* _What is being asked_
Write out the stretch of lines below that begins at the line with "Bakx (78, 449)" and ends at the line with "Bosman (726, 326)", including both, exactly as given and nothing more.

Recorded information Start Marker

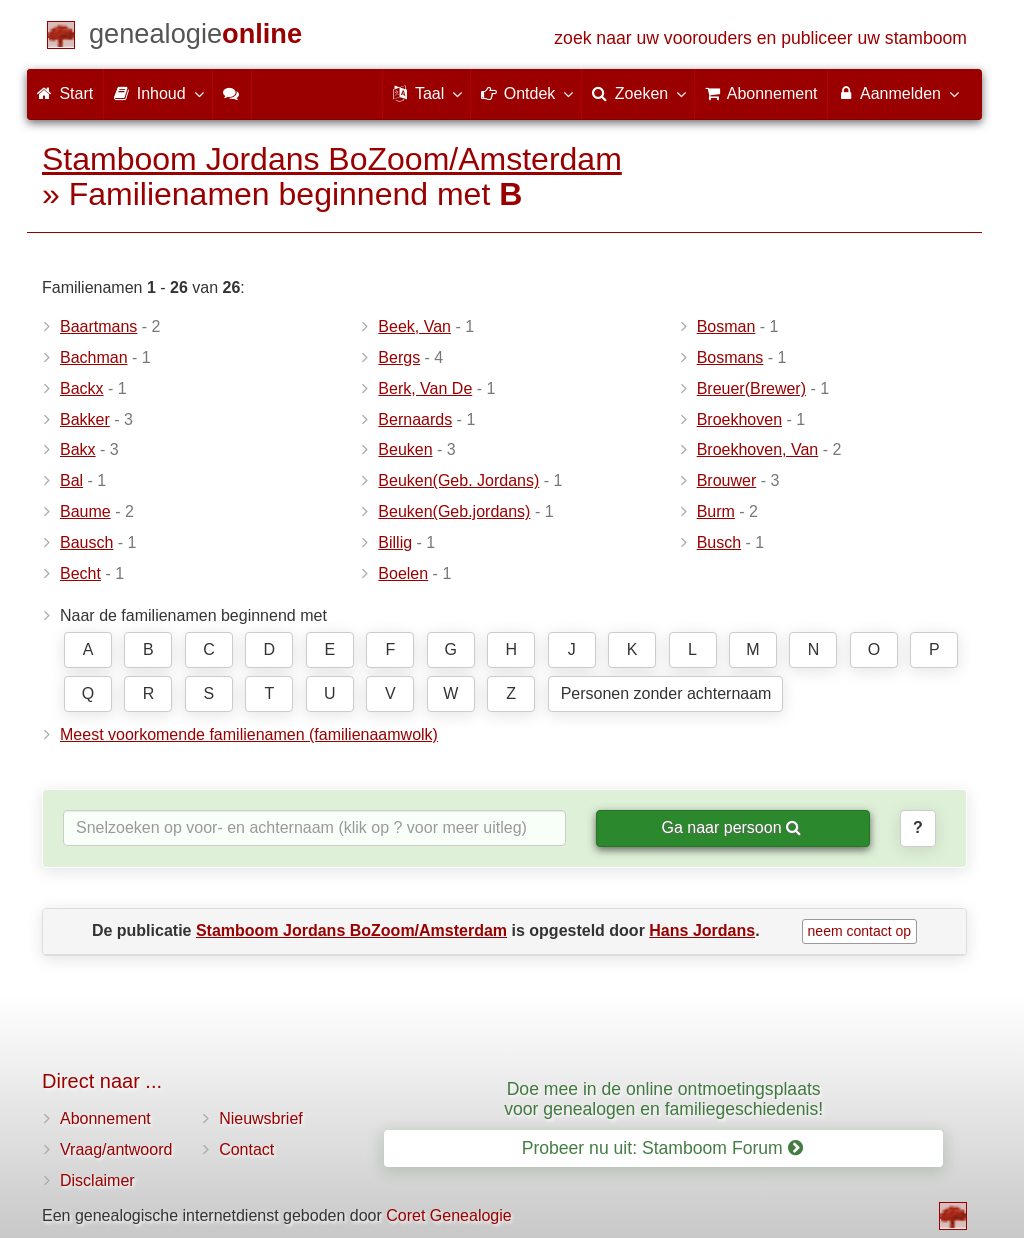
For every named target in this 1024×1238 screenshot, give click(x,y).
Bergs (399, 357)
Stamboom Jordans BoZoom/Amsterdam (332, 159)
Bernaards (415, 419)
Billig (395, 542)
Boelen (403, 573)
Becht (80, 573)
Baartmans (98, 326)
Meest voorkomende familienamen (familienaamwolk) (249, 734)
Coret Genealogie (448, 1215)
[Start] (195, 37)
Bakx (78, 449)
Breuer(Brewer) (751, 388)
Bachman (94, 357)
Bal (71, 480)
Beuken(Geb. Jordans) (458, 480)
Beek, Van (414, 326)
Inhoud (157, 93)
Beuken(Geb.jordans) (454, 511)
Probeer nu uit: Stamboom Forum (662, 1148)
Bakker (85, 419)
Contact (246, 1149)
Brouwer (727, 480)
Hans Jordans (702, 930)
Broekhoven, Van (758, 449)
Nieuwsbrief (261, 1118)
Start (65, 93)
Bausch (86, 542)
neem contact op (860, 931)
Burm (716, 511)
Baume (85, 511)
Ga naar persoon (731, 827)
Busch (719, 542)
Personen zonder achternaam (666, 693)
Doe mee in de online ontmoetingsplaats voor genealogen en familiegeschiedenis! (663, 1098)
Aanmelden (897, 93)
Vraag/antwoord (116, 1149)
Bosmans (730, 357)
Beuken (405, 449)
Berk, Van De (425, 388)
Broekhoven (739, 419)
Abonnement (105, 1118)
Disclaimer (97, 1180)
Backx (82, 388)
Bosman (726, 326)
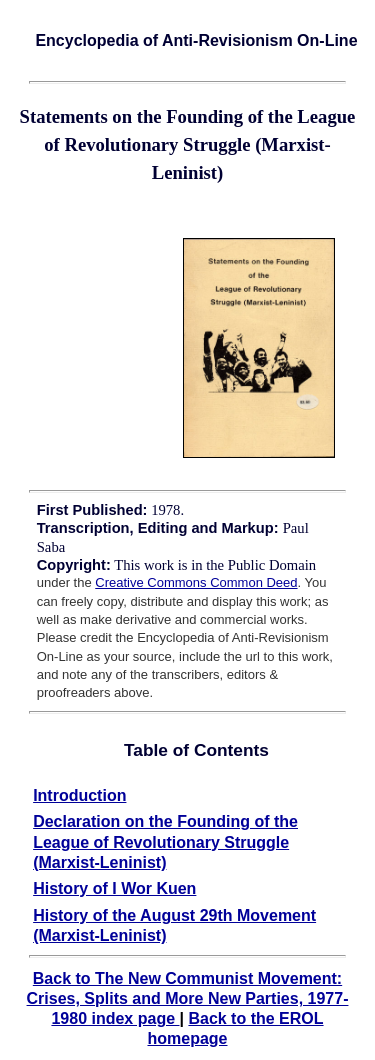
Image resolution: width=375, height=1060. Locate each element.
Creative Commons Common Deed (196, 582)
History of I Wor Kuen (114, 888)
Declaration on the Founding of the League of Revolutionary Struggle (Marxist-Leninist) (165, 842)
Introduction (79, 795)
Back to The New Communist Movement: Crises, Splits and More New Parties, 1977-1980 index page (188, 998)
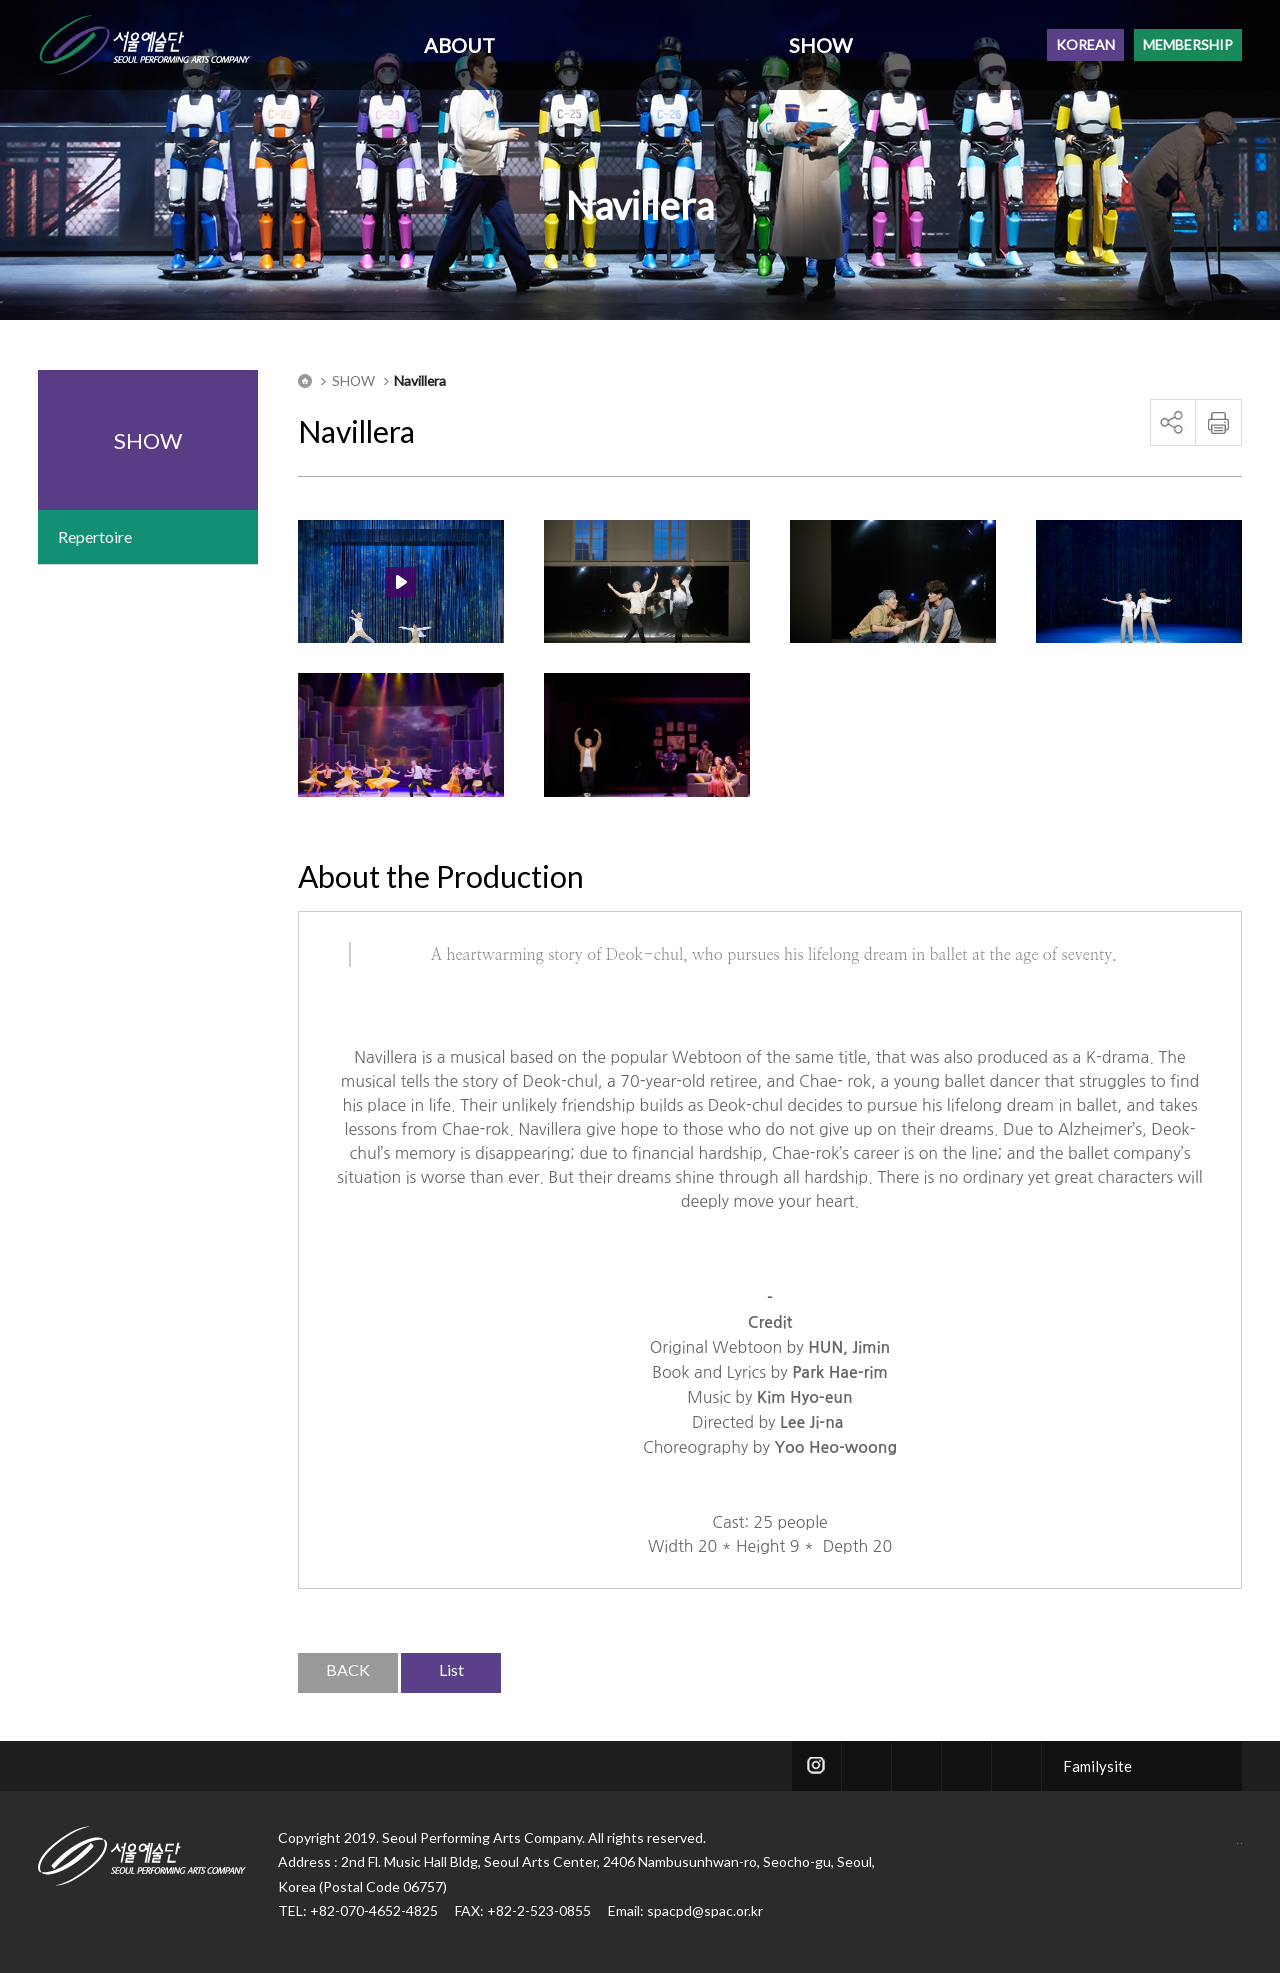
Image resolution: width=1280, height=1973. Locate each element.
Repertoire (95, 536)
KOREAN (1085, 44)
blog (966, 1766)
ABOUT (459, 45)
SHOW (820, 45)
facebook (916, 1766)
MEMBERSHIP (1188, 44)
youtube (1016, 1766)
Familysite (1097, 1766)
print (1218, 422)
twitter (866, 1766)
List (451, 1669)
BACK (348, 1669)
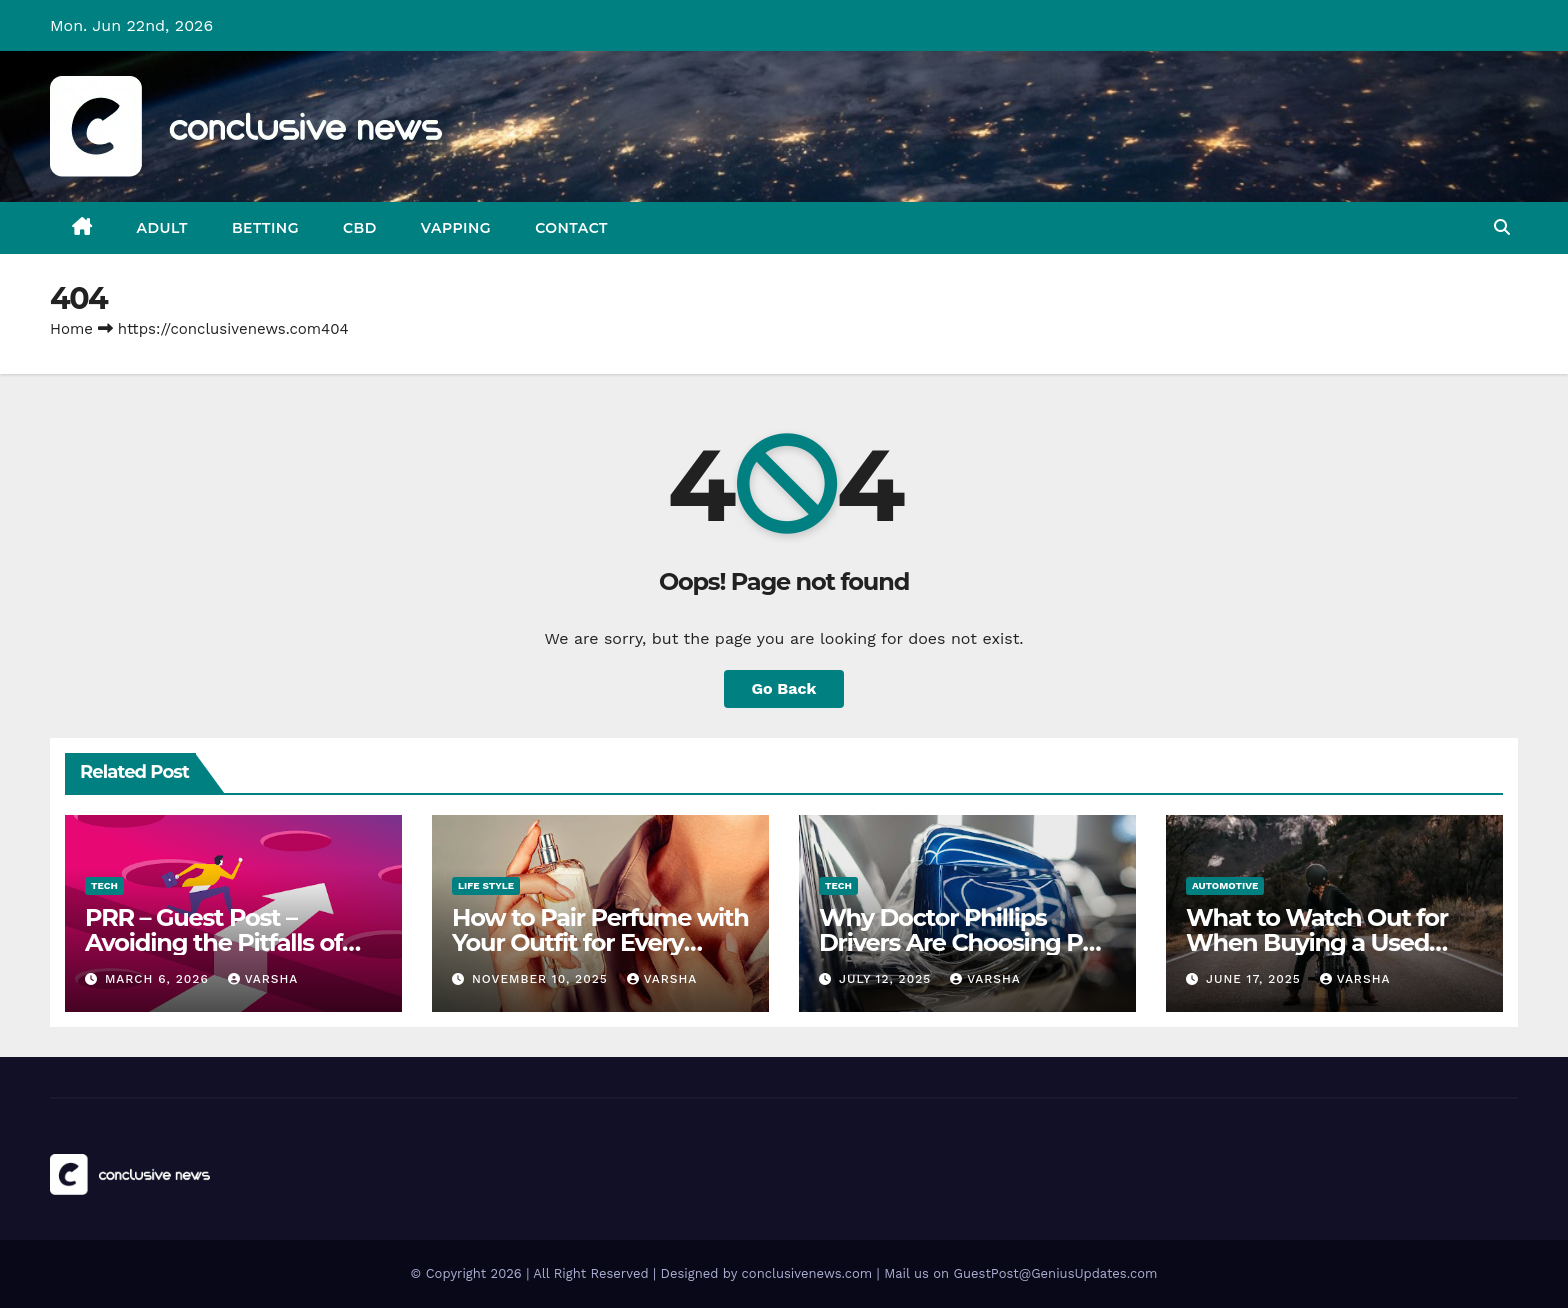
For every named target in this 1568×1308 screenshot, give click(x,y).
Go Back (784, 688)
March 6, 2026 (159, 979)
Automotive (1225, 885)
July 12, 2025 (887, 979)
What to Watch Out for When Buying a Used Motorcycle (1317, 942)
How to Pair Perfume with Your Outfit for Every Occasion (600, 942)
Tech (104, 885)
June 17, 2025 (1256, 979)
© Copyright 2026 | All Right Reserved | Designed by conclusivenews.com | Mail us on (682, 1273)
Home (71, 329)
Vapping (456, 228)
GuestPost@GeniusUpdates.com (1056, 1273)
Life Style (486, 885)
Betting (265, 228)
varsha (263, 979)
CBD (360, 228)
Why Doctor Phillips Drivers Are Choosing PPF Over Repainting (966, 942)
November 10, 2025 (542, 979)
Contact (571, 228)
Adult (162, 228)
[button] (1502, 227)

Recorded information End Marker

* _Answer area_
Bakx (78, 449)
Breuer(Brewer) (751, 388)
Bachman (94, 357)
Bal (71, 480)
Beuken(Geb. Jordans) (458, 480)
Beek, Van (414, 326)
Inhoud (157, 93)
Beuken(Geb.jordans) (454, 511)
Probeer nu uit: Stamboom Forum (662, 1148)
Bakker (85, 419)
Contact (246, 1149)
Brouwer (727, 480)
Hans Jordans (702, 930)
Broekhoven, Van (758, 449)
Nieuwsbrief (261, 1118)
Start (65, 93)
Bausch (86, 542)
neem contact op (860, 931)
Burm (716, 511)
Baume (85, 511)
Ga naar persoon (731, 827)
Busch (719, 542)
Personen zonder achternaam (666, 693)
Doe mee in de online ontmoetingsplaats voor genealogen en familiegeschiedenis! (663, 1098)
Aanmelden (897, 93)
Vraag/antwoord (116, 1149)
Bosmans (730, 357)
Beuken (405, 449)
Berk, Van De (425, 388)
Broekhoven (739, 419)
Abonnement (105, 1118)
Disclaimer (97, 1180)
Backx (82, 388)
Bosman (726, 326)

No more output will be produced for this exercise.